Review for NeurIPS paper: Your GAN is Secretly an Energy-based Model and You Should Use Discriminator Driven Latent Sampling

NeurIPS 2020

Your GAN is Secretly an Energy-based Model and You Should Use Discriminator Driven Latent Sampling

Review 1

Summary and Contributions: The paper introduces a method to perform sampling in the latent space of GANs by formulating an energy-based model in the latent space. Employing rejection sampling, the authors devise a tractable energy function in the latent space that utilizes a discriminator score. Langevin dynamics can then be used to sample from the induced Boltzmann distribution. === Post rebuttal and discussion update === I acknowledge the rebuttal and discussion, I believe that the confusion with the MCMC mixing pointed out by the reviews should definitely be addressed in the revision and the FID scores should be computed for at least CelebA, but I still tend to keep my score.

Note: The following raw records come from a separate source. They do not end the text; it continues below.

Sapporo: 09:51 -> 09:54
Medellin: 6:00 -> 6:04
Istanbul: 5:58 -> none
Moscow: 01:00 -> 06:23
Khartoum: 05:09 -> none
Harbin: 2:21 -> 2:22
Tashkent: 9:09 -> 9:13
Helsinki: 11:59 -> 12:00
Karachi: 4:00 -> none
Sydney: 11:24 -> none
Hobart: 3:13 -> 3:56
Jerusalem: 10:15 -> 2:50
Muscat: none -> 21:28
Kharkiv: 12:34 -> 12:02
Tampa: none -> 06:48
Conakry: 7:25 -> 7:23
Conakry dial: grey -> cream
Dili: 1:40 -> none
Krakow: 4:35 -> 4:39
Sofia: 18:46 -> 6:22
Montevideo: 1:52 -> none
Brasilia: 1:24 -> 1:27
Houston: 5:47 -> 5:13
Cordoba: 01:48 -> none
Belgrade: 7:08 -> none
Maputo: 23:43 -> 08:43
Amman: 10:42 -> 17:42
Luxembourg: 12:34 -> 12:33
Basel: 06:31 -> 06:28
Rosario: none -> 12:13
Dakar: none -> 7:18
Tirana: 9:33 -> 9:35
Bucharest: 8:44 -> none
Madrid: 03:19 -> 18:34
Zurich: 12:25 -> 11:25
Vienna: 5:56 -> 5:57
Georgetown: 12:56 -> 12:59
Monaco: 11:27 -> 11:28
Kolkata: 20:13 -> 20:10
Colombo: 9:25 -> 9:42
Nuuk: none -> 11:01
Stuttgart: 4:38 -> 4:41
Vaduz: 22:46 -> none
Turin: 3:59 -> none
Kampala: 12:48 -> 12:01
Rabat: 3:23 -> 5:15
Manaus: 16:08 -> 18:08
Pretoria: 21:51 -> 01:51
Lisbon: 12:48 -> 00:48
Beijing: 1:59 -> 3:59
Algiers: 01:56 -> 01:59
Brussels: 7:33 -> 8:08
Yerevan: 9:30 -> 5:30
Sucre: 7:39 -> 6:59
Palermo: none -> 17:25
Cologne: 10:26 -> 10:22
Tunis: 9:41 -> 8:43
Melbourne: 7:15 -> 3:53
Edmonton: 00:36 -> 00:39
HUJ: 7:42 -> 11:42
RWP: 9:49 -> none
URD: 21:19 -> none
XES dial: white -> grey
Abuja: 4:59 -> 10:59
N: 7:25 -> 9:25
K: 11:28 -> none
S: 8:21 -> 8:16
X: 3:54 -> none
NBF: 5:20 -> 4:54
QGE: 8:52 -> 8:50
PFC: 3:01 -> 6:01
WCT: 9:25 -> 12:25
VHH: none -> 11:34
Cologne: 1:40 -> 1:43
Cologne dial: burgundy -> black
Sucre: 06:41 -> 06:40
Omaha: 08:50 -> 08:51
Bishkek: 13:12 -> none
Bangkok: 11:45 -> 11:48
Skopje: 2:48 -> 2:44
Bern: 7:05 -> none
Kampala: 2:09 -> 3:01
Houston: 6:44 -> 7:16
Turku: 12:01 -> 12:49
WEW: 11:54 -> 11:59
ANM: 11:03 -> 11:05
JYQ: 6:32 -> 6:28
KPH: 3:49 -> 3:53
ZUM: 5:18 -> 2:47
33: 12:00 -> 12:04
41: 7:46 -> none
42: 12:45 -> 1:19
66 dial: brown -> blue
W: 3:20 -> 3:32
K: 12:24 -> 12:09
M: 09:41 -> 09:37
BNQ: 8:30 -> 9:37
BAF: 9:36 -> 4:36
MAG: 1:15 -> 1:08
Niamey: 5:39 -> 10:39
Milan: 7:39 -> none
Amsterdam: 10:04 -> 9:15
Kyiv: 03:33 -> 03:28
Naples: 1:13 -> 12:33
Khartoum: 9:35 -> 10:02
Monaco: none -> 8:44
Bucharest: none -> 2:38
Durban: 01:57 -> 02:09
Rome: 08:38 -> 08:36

Strengths: This work aims at improving the sample quality of generative models through better sampling, which is a relevant problem and has brought about a line of work, [1,2,3,4], to name a few. This paper treats the problem by an energy-guided search for samples in the latent space rather than operating in the pixel space, which proves to be favourable empirically - both quantitatively and qualitatively. It also builds on a recent interest to energy-based model interpretation for GANs allowing theoretical guarantees***, analysis and extension to the WGAN case.*** [1] Azadi, Samaneh, et al. "Discriminator rejection sampling." arXiv preprint arXiv:1810.06758 (2018). [2] Turner, Ryan, et al. "Metropolis-hastings generative adversarial networks." International Conference on Machine Learning. 2019. [3] Neklyudov, Kirill, Evgenii Egorov, and Dmitry P. Vetrov. "The Implicit Metropolis-Hastings Algorithm." Advances in Neural Information Processing Systems. 2019. [4] Tanaka, Akinori. "Discriminator optimal transport." Advances in Neural Information Processing Systems. 2019.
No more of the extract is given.